Australasian microtektites: Impactor identification using Cr, Co and Ni ratios

1L. Folco, 2B.P. Glass, 1M. D’Orazio, 3P. Rochette,
Geochimica et Cosmochimica Acta (in Press) Link to Article [https://doi.org/10.1016/j.gca.2017.11.017]
1Dipartimento di Scienze della Terra, Università di Pisa, Via S. Maria 53, 56126 Pisa, Italy
2Department of Geosciences, University of Delaware 19716, USA
3CEREGE, Aix-Marseille Université CNRS, France
Copyright Elsevier

Impactor identification is one of the challenges of large-scale impact cratering studies due to the dilution of meteoritic material in impactites (typically < 1 wt%). The nature of the impactor that generated the Australasian tektite/microtektite strewn field, i.e., the largest Cenozoic strewn field (∼15% of the Earth’s surface), the youngest (∼0.78 Myr old) on Earth, and the only one without an associated impact crater so far, is an outstanding issue. We identify a chondritic impactor signature in 77 Australasian microtektites (size range: ∼200 to 700 µm) from within 3000 km from the hypothetical impact location in Indochina (∼17°N, 107°E) based on variations of Cr, Co and Ni interelement ratios in a Co/Ni vs Cr/Ni space (46 microtektites analyzed in this work by Laser Ablation-Inductively Coupled Plasma -Mass Spectrometry and 31 from literature by means of Instrumental Neutron Activation Analyses with Cr, Co and Ni concentrations up to ∼370, 50 and 680 µg/g, respectively). Despite substantial overlap in Cr/Ni versus Co/Ni composition for several meteorite types with chondritic composition (chondrites and primitive achondrites), regression calculation based on ∼85% of the studied microtektites best fit a mixing line between crustal compositions and an LL chondrite. However, due to some scatter mainly in the Cr versus Ni ratios in the considered dataset, an LL chondrite may not be the best fit to the data amongst impactors of primitive compositions. Eight high Ni/Cr and five low Ni/Cr outlier microtektites (∼15% in total) deviate from the above mixing trend, perhaps resulting from incomplete homogenization of heterogeneous impactor and target precursor materials at the microtektite scale, respectively.

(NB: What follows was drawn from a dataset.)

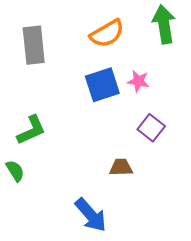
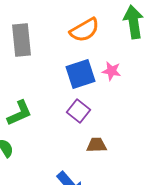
purple square: (151, 128) -> (78, 111), moved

Together with previous evidence from the ∼35 Myr old Popigai impact spherules and the ∼1 Myr old Ivory Coast microtektites, our finding suggests that at least three of the five known Cenozoic distal impact ejecta were generated by the impacts of large stony asteroids of chondritic composition, and possibly of ordinary chondritic composition. The impactor signature found in Australasian microtektites documents mixing of target and impactor melts upon impact cratering. This requires target-impactor mixing in both the two competing microtektite formation models in literature proposed for the Australasian: the impact cratering and low-altitude airburst plume models.